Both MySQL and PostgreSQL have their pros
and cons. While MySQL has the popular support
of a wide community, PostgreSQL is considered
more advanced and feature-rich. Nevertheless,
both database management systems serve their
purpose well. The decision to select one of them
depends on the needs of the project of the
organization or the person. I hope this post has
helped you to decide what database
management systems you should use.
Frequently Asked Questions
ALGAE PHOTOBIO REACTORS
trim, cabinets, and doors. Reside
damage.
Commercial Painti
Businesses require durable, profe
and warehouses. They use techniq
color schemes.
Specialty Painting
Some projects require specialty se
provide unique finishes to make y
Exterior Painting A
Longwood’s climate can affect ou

○ ○ ○ ○ ○

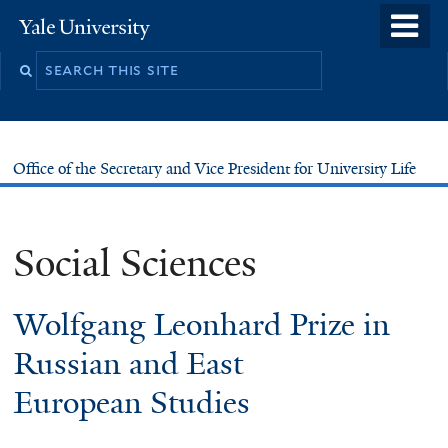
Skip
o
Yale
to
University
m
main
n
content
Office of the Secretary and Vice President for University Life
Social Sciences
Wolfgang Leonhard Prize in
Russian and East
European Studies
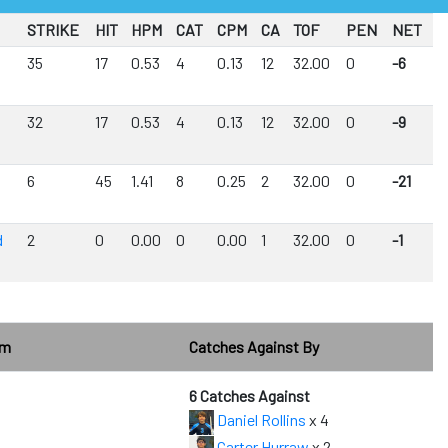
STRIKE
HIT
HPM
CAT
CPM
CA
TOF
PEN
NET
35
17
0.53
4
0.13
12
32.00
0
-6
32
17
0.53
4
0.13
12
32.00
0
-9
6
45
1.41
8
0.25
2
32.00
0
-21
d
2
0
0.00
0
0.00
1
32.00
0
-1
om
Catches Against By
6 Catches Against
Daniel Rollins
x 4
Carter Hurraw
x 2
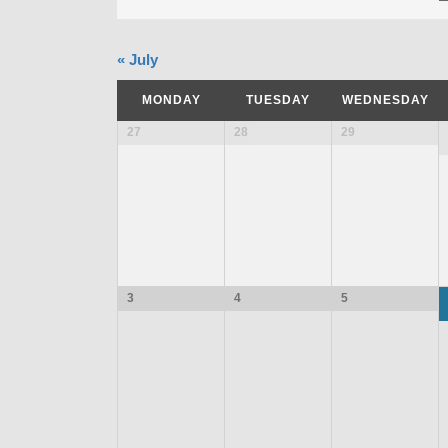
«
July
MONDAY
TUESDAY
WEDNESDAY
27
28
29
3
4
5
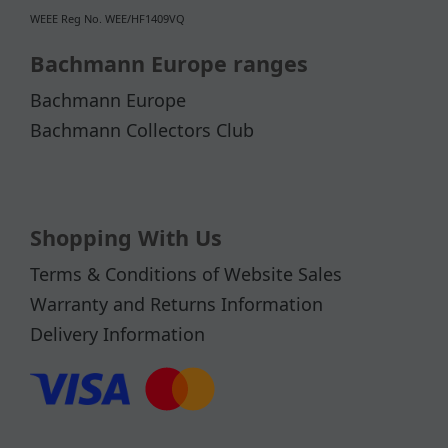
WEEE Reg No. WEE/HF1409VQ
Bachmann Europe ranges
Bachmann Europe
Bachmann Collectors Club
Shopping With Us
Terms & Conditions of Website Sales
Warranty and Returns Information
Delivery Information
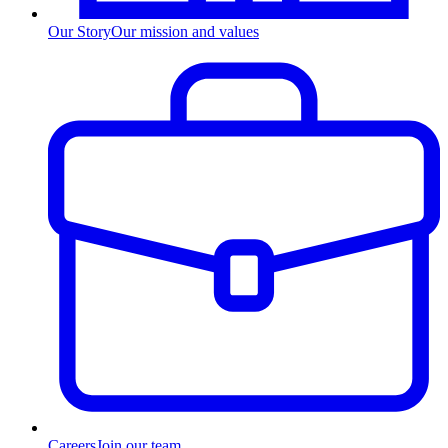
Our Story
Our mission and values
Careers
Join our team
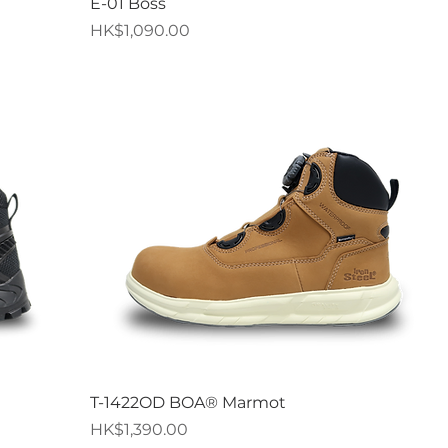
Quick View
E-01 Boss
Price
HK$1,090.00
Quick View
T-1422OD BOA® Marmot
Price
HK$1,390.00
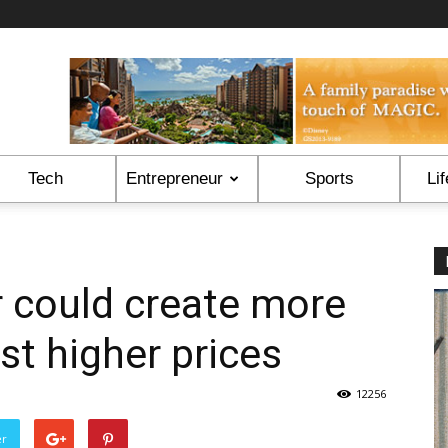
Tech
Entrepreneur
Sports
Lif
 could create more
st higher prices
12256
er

○ ○ ○ ○ ○

Output the lines above between the one holding "Both MySQL and PostgreSQL have their pros" and the one holding "Longwood’s climate can affect ou", inclusive, with nothing before or after them.

Both MySQL and PostgreSQL have their pros
and cons. While MySQL has the popular support
of a wide community, PostgreSQL is considered
more advanced and feature-rich. Nevertheless,
both database management systems serve their
purpose well. The decision to select one of them
depends on the needs of the project of the
organization or the person. I hope this post has
helped you to decide what database
management systems you should use.
Frequently Asked Questions
ALGAE PHOTOBIO REACTORS
trim, cabinets, and doors. Reside
damage.
Commercial Painti
Businesses require durable, profe
and warehouses. They use techniq
color schemes.
Specialty Painting
Some projects require specialty se
provide unique finishes to make y
Exterior Painting A
Longwood’s climate can affect ou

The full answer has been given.